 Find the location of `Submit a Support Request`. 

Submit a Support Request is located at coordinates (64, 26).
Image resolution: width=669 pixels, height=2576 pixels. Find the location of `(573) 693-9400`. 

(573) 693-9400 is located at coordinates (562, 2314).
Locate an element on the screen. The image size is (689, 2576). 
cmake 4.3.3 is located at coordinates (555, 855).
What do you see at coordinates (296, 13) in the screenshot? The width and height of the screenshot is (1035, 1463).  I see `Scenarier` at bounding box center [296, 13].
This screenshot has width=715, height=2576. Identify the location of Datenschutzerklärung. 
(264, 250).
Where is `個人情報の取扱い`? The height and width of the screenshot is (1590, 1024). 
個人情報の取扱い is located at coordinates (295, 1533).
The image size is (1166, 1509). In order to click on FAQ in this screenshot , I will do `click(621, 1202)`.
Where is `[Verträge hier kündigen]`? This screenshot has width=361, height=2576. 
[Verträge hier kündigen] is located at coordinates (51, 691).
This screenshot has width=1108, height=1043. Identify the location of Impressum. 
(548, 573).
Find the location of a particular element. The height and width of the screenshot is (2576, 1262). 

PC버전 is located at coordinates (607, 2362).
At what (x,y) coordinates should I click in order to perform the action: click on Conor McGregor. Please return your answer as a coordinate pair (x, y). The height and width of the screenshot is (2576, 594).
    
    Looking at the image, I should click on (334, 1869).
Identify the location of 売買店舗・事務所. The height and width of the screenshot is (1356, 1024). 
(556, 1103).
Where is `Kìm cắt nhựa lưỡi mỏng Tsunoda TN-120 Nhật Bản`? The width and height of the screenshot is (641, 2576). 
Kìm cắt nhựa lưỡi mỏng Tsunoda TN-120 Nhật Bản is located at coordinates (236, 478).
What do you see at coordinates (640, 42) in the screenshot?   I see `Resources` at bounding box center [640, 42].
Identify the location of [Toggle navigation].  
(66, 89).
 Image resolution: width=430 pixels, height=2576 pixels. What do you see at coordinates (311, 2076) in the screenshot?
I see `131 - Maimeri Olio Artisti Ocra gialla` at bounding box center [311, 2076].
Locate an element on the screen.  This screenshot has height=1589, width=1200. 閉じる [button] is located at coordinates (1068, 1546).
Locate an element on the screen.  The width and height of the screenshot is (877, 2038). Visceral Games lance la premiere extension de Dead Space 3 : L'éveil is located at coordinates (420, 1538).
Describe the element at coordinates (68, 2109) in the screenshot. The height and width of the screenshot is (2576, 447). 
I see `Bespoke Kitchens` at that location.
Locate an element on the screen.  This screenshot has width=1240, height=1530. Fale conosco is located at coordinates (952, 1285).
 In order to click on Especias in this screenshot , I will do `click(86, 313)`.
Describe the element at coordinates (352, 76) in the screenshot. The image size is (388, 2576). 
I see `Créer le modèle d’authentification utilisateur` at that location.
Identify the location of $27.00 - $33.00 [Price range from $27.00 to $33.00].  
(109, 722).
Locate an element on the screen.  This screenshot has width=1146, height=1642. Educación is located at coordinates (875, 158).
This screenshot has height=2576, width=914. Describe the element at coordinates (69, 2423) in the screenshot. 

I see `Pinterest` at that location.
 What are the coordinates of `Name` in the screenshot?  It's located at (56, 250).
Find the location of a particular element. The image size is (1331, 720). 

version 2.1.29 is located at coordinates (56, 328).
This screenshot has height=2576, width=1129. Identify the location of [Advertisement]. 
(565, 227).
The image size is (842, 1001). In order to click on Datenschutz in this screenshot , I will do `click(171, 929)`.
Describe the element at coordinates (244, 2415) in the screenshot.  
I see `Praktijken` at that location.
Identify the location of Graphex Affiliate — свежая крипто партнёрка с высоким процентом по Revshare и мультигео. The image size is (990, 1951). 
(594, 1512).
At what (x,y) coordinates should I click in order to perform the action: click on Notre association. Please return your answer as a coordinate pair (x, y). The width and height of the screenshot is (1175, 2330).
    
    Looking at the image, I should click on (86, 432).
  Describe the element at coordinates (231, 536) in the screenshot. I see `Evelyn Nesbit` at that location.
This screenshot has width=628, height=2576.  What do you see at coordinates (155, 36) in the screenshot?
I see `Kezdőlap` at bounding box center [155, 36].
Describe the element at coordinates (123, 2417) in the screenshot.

□ □ □ □ □ □ □

Print every line of the records above without a single difference.

### ANSWER SECTION
 Find the location of `Submit a Support Request`. 

Submit a Support Request is located at coordinates (64, 26).
Image resolution: width=669 pixels, height=2576 pixels. Find the location of `(573) 693-9400`. 

(573) 693-9400 is located at coordinates (562, 2314).
Locate an element on the screen. The image size is (689, 2576). 
cmake 4.3.3 is located at coordinates (555, 855).
What do you see at coordinates (296, 13) in the screenshot? The width and height of the screenshot is (1035, 1463).  I see `Scenarier` at bounding box center [296, 13].
This screenshot has width=715, height=2576. Identify the location of Datenschutzerklärung. 
(264, 250).
Where is `個人情報の取扱い`? The height and width of the screenshot is (1590, 1024). 
個人情報の取扱い is located at coordinates (295, 1533).
The image size is (1166, 1509). In order to click on FAQ in this screenshot , I will do `click(621, 1202)`.
Where is `[Verträge hier kündigen]`? This screenshot has width=361, height=2576. 
[Verträge hier kündigen] is located at coordinates (51, 691).
This screenshot has width=1108, height=1043. Identify the location of Impressum. 
(548, 573).
Find the location of a particular element. The height and width of the screenshot is (2576, 1262). 

PC버전 is located at coordinates (607, 2362).
At what (x,y) coordinates should I click in order to perform the action: click on Conor McGregor. Please return your answer as a coordinate pair (x, y). The height and width of the screenshot is (2576, 594).
    
    Looking at the image, I should click on (334, 1869).
Identify the location of 売買店舗・事務所. The height and width of the screenshot is (1356, 1024). 
(556, 1103).
Where is `Kìm cắt nhựa lưỡi mỏng Tsunoda TN-120 Nhật Bản`? The width and height of the screenshot is (641, 2576). 
Kìm cắt nhựa lưỡi mỏng Tsunoda TN-120 Nhật Bản is located at coordinates (236, 478).
What do you see at coordinates (640, 42) in the screenshot?   I see `Resources` at bounding box center [640, 42].
Identify the location of [Toggle navigation].  
(66, 89).
 Image resolution: width=430 pixels, height=2576 pixels. What do you see at coordinates (311, 2076) in the screenshot?
I see `131 - Maimeri Olio Artisti Ocra gialla` at bounding box center [311, 2076].
Locate an element on the screen.  This screenshot has height=1589, width=1200. 閉じる [button] is located at coordinates (1068, 1546).
Locate an element on the screen.  The width and height of the screenshot is (877, 2038). Visceral Games lance la premiere extension de Dead Space 3 : L'éveil is located at coordinates (420, 1538).
Describe the element at coordinates (68, 2109) in the screenshot. The height and width of the screenshot is (2576, 447). 
I see `Bespoke Kitchens` at that location.
Locate an element on the screen.  This screenshot has width=1240, height=1530. Fale conosco is located at coordinates (952, 1285).
 In order to click on Especias in this screenshot , I will do `click(86, 313)`.
Describe the element at coordinates (352, 76) in the screenshot. The image size is (388, 2576). 
I see `Créer le modèle d’authentification utilisateur` at that location.
Identify the location of $27.00 - $33.00 [Price range from $27.00 to $33.00].  
(109, 722).
Locate an element on the screen.  This screenshot has width=1146, height=1642. Educación is located at coordinates (875, 158).
This screenshot has height=2576, width=914. Describe the element at coordinates (69, 2423) in the screenshot. 

I see `Pinterest` at that location.
 What are the coordinates of `Name` in the screenshot?  It's located at (56, 250).
Find the location of a particular element. The image size is (1331, 720). 

version 2.1.29 is located at coordinates (56, 328).
This screenshot has height=2576, width=1129. Identify the location of [Advertisement]. 
(565, 227).
The image size is (842, 1001). In order to click on Datenschutz in this screenshot , I will do `click(171, 929)`.
Describe the element at coordinates (244, 2415) in the screenshot.  
I see `Praktijken` at that location.
Identify the location of Graphex Affiliate — свежая крипто партнёрка с высоким процентом по Revshare и мультигео. The image size is (990, 1951). 
(594, 1512).
At what (x,y) coordinates should I click in order to perform the action: click on Notre association. Please return your answer as a coordinate pair (x, y). The width and height of the screenshot is (1175, 2330).
    
    Looking at the image, I should click on (86, 432).
  Describe the element at coordinates (231, 536) in the screenshot. I see `Evelyn Nesbit` at that location.
This screenshot has width=628, height=2576.  What do you see at coordinates (155, 36) in the screenshot?
I see `Kezdőlap` at bounding box center [155, 36].
Describe the element at coordinates (123, 2417) in the screenshot.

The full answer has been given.